# 3DPrintBoardPro > 3D Services Available / Needed >  1 off 3D model required in UK

## Michael-Little

Hi, Could anyone tell me if this model would be suitable for a 3d printer and if so how much? the square section is 3mm x 3mm and overall dimensions are 100mm x 100mm x 20mm

Thank you
Mike

----------


## joshdcampbell

> Hi, Could anyone tell me if this model would be suitable for a 3d printer and if so how much? the square section is 3mm x 3mm and overall dimensions are 100mm x 100mm x 20mm
> 
> Thank you
> Mike


Hi

It certainly is 3D printable although it won't be the strongest in the world due to the design. I'd be happy to do it for filament cost/shipping plus beer money while it prints. 

Let me know if you're interested and I'll firm up what that would come to. 

Thanks

Josh

----------


## Michael-Little

I just need it to hold a sponge filter in place for my aquarium and need as much surface area of the sponge unobstructed as possible. I am very interested, I have spoke to Sandwell college about half hour ago, and I can go there and print it for the cost of plastic used, but I will have to pop out of work to do so, so I may be going there Monday however not sure yet. I will defiantly be interested in a price please though.

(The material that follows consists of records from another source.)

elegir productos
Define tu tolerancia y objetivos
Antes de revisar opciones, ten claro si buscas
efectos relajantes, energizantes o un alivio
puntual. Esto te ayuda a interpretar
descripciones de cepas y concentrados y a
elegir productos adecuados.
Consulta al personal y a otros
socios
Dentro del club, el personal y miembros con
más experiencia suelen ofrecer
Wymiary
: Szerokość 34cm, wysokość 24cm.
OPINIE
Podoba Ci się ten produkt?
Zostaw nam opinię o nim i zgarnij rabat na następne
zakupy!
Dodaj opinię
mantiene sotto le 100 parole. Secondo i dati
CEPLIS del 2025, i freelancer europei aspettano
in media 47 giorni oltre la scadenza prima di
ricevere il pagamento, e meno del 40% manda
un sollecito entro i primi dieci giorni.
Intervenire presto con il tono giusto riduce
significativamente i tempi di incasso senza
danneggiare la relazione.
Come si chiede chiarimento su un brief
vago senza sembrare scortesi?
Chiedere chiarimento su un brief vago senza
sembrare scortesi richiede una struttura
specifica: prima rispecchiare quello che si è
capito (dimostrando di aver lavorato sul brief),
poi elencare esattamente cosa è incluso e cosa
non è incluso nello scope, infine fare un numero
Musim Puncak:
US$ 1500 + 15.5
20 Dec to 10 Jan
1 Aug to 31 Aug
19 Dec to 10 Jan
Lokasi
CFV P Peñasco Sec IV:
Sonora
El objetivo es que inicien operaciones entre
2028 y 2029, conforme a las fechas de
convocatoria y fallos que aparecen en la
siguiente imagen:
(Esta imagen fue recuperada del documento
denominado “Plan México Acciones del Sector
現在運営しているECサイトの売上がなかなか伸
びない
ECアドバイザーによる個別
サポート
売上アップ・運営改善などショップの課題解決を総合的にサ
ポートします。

out of interest what file type will I need to get this printed? just a STL file?

Thanks
Mike

----------


## Roberts_Clif

You should only need an STL file to have any 3D Printer print the Model.

----------


## joshdcampbell

Sure, send me the STL and that'll give me an idea of how much plastic there is. I can't see it being much over a tenner including shipping. If you fillet the corners and edges, that'll make it stronger without obstructing the area (assuming you have access to the original model). In terms of plastic, I have PLA, PETG, ABS and Nylon. Nylon is probably the strongest and best to deal with a wet environment whilst PLA can deform and degrade when in warm and wet environments. So make sure if you do go with the college they don't make it from PLA. Josh

----------


## Roberts_Clif

PLA will also bleach it's color into fiberglass Shower Inserts as well. Beware of PLA 3D Printed Soap dishes.

IMG_2075.jpg
Could not get a very good picture but you can see the bleached color ring.

----------


## joshdcampbell

I like PLA, it's great for quick, cheap and easy models, but it's not designed to be a working material. It is made from corn starch.

----------


## Michael-Little

Thank you for the info, I didn't realise that was the case, looks like it would have to be nylon then? I have attached the STL & I have modified it a little and put a 2mm fillet I'm assuming this would be enough. I still have access to the file if it needs amending for any reason.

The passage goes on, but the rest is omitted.